-- Exercise --
Would you repeat the whole listing exactly, pictures excluded?

-- Extracted material --
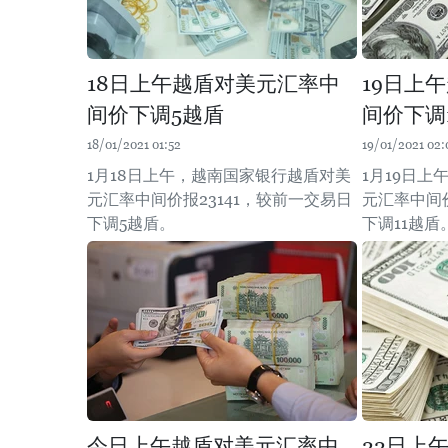
18日上午越盾对美元汇率中
19日上
间价下调5越盾
间价下调
18/01/2021 01:52
19/01/2021 02:
1月18日上午，越南国家银行越盾对美
1月19日
元汇率中间价报23141，较前一交易日
元汇率中间价
下调5越盾。
下调11越盾
今日上午越盾对美元汇率中
22日上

-- Answer space --
18日上午越盾对美元汇率中
19日上
间价下调5越盾
间价下调
18/01/2021 01:52
19/01/2021 02:
1月18日上午，越南国家银行越盾对美
1月19日
元汇率中间价报23141，较前一交易日
元汇率中间价
下调5越盾。
下调11越盾
今日上午越盾对美元汇率中
22日上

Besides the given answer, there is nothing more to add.